A research article in the Health Affairs issue, titled “Identifying Electronic Health Record Usability and Safety Challenges in Pediatric Settings” by Raj M. Ratwani of MedStar Health’s National Center for Human Factors in Healthcare https://www.medicalhumanfactors.net plus coauthors, analyzed 9,000 pediatric patient safety event reports related to EHRs and medication errors obtained from three different healthcare institutions. They found that 36 percent had an EHR usability issue that contributed to the medication error.

Some of the challenges to pediatric safety is that EHR system feedback concerned the usability challenge (82.4 percent), followed by visual display (9.7 percent), data entry (6.2 percent) and workflow support (1.7 percent). The most common medication error involved the improper dosage for the medication which was (84.5 percent).

The study suggests that the HHS Office of the National Coordinator for Health Information Technology https://www.healthit.gov, should include safety as part of the certification criteria for the use of EHRs with children. They further recommend that vendors and providers use rigorous test-case scenarios based on realistic clinician tasks to evaluate product functions. They also suggest that the Joint Commission should assess EHR safety as part of the hospital’s accreditation program.

Another article “An Electronic Health Record-Based Real-Time Analytics Program for Patient Safety Surveillance and Improvement” authored by David Classen Professor of Medicine in the Division of Clinical Epidemiology, University of Utah School of Medicine in Salt Lake City https://medicine.utah.edu worked with several co-authors on the study.
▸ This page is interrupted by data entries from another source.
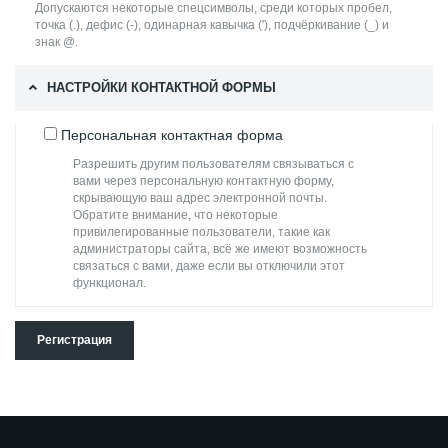
Допускаются некоторые спецсимволы, среди которых пробел,
точка (.), дефис (-), одинарная кавычка ('), подчёркивание (_) и
знак @.
НАСТРОЙКИ КОНТАКТНОЙ ФОРМЫ
Персональная контактная форма
Разрешить другим пользователям связываться с
вами через персональную контактную форму,
скрывающую ваш адрес электронной почты.
Обратите внимание, что некоторые
привилегированные пользователи, такие как
администраторы сайта, всё же имеют возможность
связаться с вами, даже если вы отключили этот
функционал.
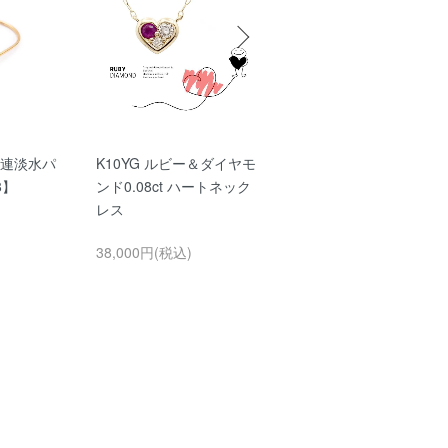
 3連淡水パ
K10YG ルビー＆ダイヤモ
K10YG アメジス
8】
ンド0.08ct ハートネック
ト フラワーネックレス
レス
【8】
38,000円(税込)
25,000円(税込)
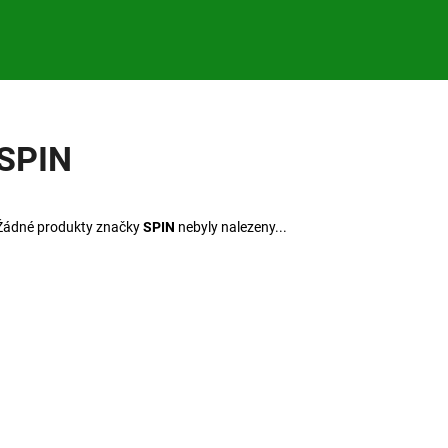
Co potřebujete najít?
SPIN
HLEDAT
Žádné produkty značky
SPIN
nebyly nalezeny...
Doporučujeme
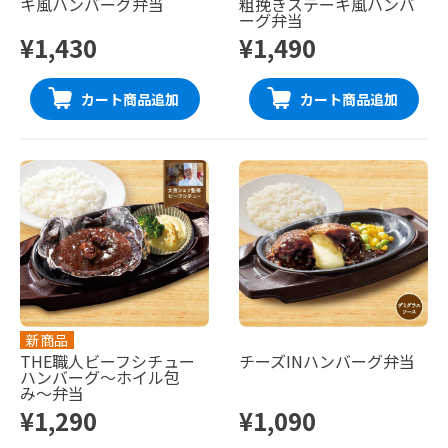
キ風ハンバーグ弁当
粗挽きステーキ風ハンバ
ーグ弁当
¥1,430
¥1,490
カート商品追加
カート商品追加
新商品
THE職人ビーフシチュー
チーズINハンバーグ弁当
ハンバーグ〜ホイル包
み〜弁当
¥1,290
¥1,090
The article points out that problems in accessing high quality data, the lack of data standards, and a shortage of experts with experience in analyzing data effectively is a pressing concern and will become even more serious as the promise of big data, machine learning, and artificial intelligence moves forward.

The researchers worked together to study how to more effectively analyze and improve the use of data using a novel method to extract safety indicators from EHRs to identify harm. The Patient Safety Active Management (PSAM) system pilot was initiated at two large community hospitals and researchers found that the PSAM could detect harm in real-time at higher rates than current levels are able to detect and that harm could be predicted..
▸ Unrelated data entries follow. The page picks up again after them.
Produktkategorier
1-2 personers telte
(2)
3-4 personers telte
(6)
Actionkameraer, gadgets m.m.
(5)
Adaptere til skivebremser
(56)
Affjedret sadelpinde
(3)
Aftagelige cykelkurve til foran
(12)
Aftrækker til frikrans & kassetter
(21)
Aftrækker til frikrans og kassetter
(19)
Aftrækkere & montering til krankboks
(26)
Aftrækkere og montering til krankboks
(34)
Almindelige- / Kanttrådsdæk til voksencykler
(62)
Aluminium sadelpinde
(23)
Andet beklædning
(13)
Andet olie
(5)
AHRQ has made an ongoing commitment to lead national efforts to improve safety for patients”, according to Dr. Brady. To move forward on safety issues, Dr. Brady is Co-Chairing the National Steering Committee for Patient Safety a group established earlier this year to develop a national action plan to reduce patient harm. The committee is also Co-Chaired by Tejal Gandhi, M.D, Chief Clinical and Safety Office of the Institute for healthcare Improvement.